Plan Calls for Squeezing Terns Off Island

by Staff
Lewiston Tribune, July 24, 2004

GRANTS PASS, Ore. -- Caspian terns that eat young salmon would be squeezed off a Columbia River island in hopes they find new nesting grounds as far away as San Francisco Bay under a plan proposed Friday by the U.S. Fish and Wildlife Service.

The draft management plan was prompted by a lawsuit brought by wildlife groups. It calls for shrinking the sandy expanses favored by the birds for nesting on East Sand Island in the Columbia River estuary and creating seven new nesting areas in Washington, Oregon and California at a cost of $2.7 million.

"We are hoping that when the birds are forced off East Sand Island they will be in this mode of searching out new sites," said Nanette Seto, the biologist in charge of the project for Fish and Wildlife.

Gerald Winegrad, vice president of the American Bird Conservancy, said they objected to the idea of shrinking the habitat on East Sand Island before terns moved to the new nesting islands. They also would like to see East Sand Island designated as a national wildlife refuge.

Winegrad said the group has not analyzed the suitability of the new nesting sites, but is unhappy that closer sites in Grays Harbor and Willapa Bay in Washington were not considered on political grounds because of local opposition to terns eating salmon.

The 17,000 birds, which represent 70 percent of the West Coast population, were lured with recordings of bird calls and decoys to East Sand Island near the mouth of the Columbia from Rice Island after biologists found they were eating millions of young salmon migrating to the ocean.

Moving the birds 15 miles downriver from Rice Island in 1999 and 2000 reduced the numbers of salmon in the birds' diet, because they were eating other small fish as well. But having so many of them nesting in one place left them vulnerable to a catastrophic event, such as a storm or disease outbreak.

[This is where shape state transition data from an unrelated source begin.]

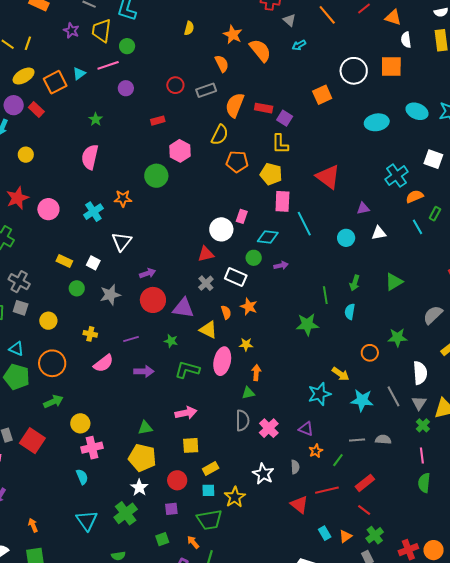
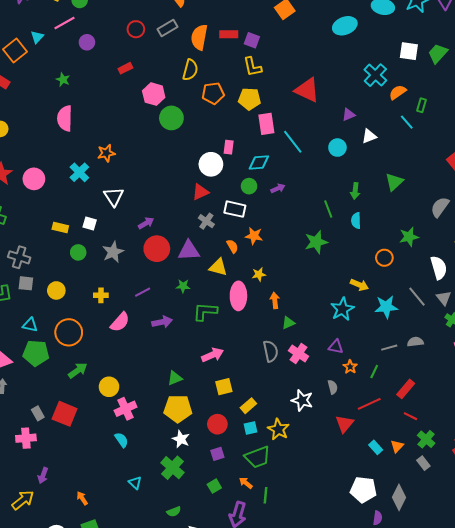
green circle: (156, 176) -> (171, 118), moved
green triangle: (248, 393) -> (288, 323), moved
red triangle: (299, 505) -> (345, 424), turned 42
cyan triangle: (87, 520) -> (135, 483), size x0.6

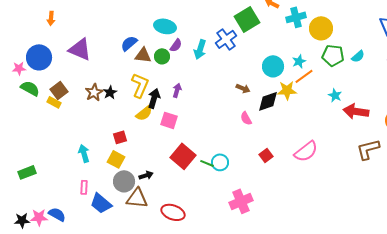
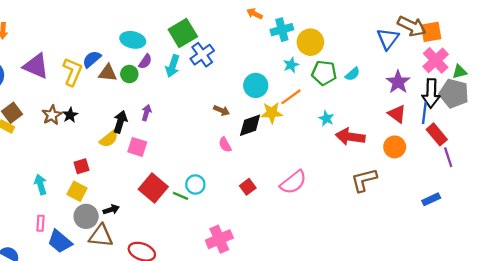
green square: (247, 19) -> (183, 33), moved
cyan star: (299, 61) -> (291, 65), moved
yellow L-shape: (140, 85) -> (72, 72), moved
cyan circle: (220, 162) -> (195, 184), moved

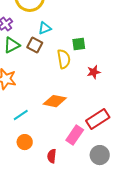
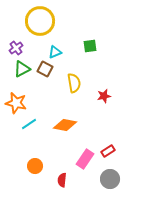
green square: (79, 44) -> (90, 46), moved
cyan line: (21, 115) -> (29, 124), moved
red rectangle: (98, 119) -> (108, 151), moved, size x0.6

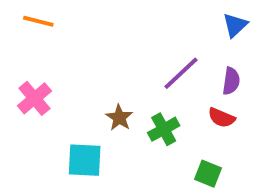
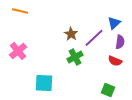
blue triangle: (235, 25) -> (114, 23), moved
brown star: (119, 118) -> (71, 34), moved
green cross: (164, 129) -> (75, 57), moved

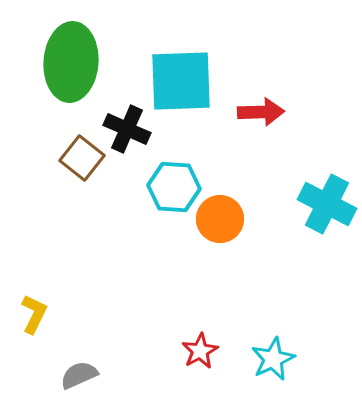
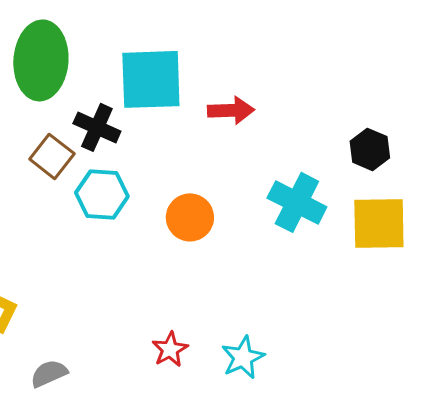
cyan hexagon: (174, 187) -> (102, 194), moved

National Audubon and three other wildlife groups sued in 2000, arguing the U.S. Army Corps of Engineers and Fish and Wildlife failed to involve the public in developing the tern management plan as required by the National Environmental Policy Act. The relocation plan is part of the settlement.

If the plan gains final approval by February, work on developing the new nesting sites could begin in March, Seto said.

"It will probably be phased in based on funding," she said.

The plan calls for shrinking the bare sand area where the birds nest on East Sand Island from about four acres to about one acre over the course of three to five years by allowing grass to grow. Before shrinking the nesting area, Fish and Wildlife would create eight acres of new nesting areas.

One would be at Dungeness National Wildlife Refuge on Washington's Olympic Peninsula. Three would be in Oregon at Fern Ridge Reservoir, Summer Lake and Crum Lake. Three would be in San Francisco Bay on Brooks Island, Don Edwards National Wildlife Refuge, and Hayward Regional Shoreline.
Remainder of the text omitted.